11/21/2023
By Danielle Fretwell

The Francis College of Engineering, Department of Mechanical & Industrial Engineering, invites you to attend a Doctoral Dissertation defense by Joel Walker on "Taking Off with Machine Learning for Flight Modeling."

Candidate Name: Joel Walker
Degree: Doctoral
Defense Date: Tuesday, Nov. 28, 2023
Time: 6:30-8:30 p.m.
Location: Dandeneau, Rm. 105 (DAN-105)

Committee:

  • Advisor David Claudio, IE Program Director, Mechanical & Industrial Engineering, UML
  • Carter Keough, Assistant Professor, Mechanical & Industrial Engineering, UML
  • Maru Cabrera, Assistant Professor, Computer & Information Sciences, UML

Brief Abstract:
Flight test for aircraft certification is a fundamental method to ensure safe aircraft and air travel worldwide. Flight test data is collected through a limited number of discrete subspace points in the flight envelope to verify and validate preselected linear model coefficients chosen before the test program. This model is presented as evidence that the platform meets the certification authority requirements throughout the expected flight envelope and to develop high-fidelity full-motion simulators, the primary training method for business aviation and airline industries. System identification utilizing local linear approximations is still the dominant flight test approach, exacerbating the development of a global model when trying to capture typical non-linear flight dynamics. This makes it appealing to leverage the robust and highly evolving machine learning techniques successfully used to find physical and physics-based insights. This work summarizes the historical developments of flight modeling. Coupling machine learning methodologies with airworthiness model validation to reduce the uncertainties of current approaches while providing dynamic and real-time model development with little programmatic overhead is proposed. The limited number of studies using machine learning for flight dynamics modeling are discussed, showing their strong potential and specific scope limitations. The constrained overlap of these two topics with comments and discussion toward potential areas of exploration are detailed.

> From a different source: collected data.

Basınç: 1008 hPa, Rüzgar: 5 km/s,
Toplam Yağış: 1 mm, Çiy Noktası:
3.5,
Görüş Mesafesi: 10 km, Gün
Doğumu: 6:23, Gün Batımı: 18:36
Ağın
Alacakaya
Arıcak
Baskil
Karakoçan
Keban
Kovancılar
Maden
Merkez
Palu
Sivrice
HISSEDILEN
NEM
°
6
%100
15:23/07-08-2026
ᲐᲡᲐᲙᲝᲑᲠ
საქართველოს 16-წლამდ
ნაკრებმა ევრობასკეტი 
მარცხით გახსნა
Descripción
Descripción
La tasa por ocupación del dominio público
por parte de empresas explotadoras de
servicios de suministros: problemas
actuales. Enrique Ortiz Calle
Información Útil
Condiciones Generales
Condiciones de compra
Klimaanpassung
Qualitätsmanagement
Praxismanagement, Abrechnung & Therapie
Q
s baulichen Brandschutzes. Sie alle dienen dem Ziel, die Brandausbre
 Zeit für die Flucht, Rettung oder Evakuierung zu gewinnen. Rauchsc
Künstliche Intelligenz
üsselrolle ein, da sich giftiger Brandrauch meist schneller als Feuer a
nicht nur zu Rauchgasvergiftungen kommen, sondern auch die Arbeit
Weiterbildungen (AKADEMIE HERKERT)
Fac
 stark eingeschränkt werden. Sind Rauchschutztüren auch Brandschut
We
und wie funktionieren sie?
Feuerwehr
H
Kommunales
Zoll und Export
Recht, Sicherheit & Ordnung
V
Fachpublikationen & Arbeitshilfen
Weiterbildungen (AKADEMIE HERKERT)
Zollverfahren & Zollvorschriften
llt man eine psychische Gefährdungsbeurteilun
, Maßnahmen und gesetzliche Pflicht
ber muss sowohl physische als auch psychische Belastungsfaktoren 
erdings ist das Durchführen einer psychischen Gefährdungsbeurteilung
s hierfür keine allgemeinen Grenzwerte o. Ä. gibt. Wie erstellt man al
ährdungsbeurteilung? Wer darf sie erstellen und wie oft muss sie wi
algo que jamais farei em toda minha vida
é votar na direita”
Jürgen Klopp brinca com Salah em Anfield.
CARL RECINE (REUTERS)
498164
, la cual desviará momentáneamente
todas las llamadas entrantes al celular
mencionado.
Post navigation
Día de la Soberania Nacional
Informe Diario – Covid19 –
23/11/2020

This work surveys Machine Learning, specifically neural network approaches, as applied to dynamic flight test modeling. Neural Network structural and architectural elements and associated processing parameters are investigated. Noise is introduced through industry-standard simulation methods to provide insight into real-world applicability and determine the robustness of the various approaches to noise effects. Additionally, Machine Learning probabilistic representations in the form of Gaussian Process Regression and Neural network-based approaches that address incremental and sequential learning are explored. By leveraging flight dynamic simulation data, these are evaluated to show their promise as potential flight dynamics modeling approaches. This is also appealing as machine learning allows for active capture of flight dynamics independently of the historical preselected model validation and reduces risks to the flight test crew.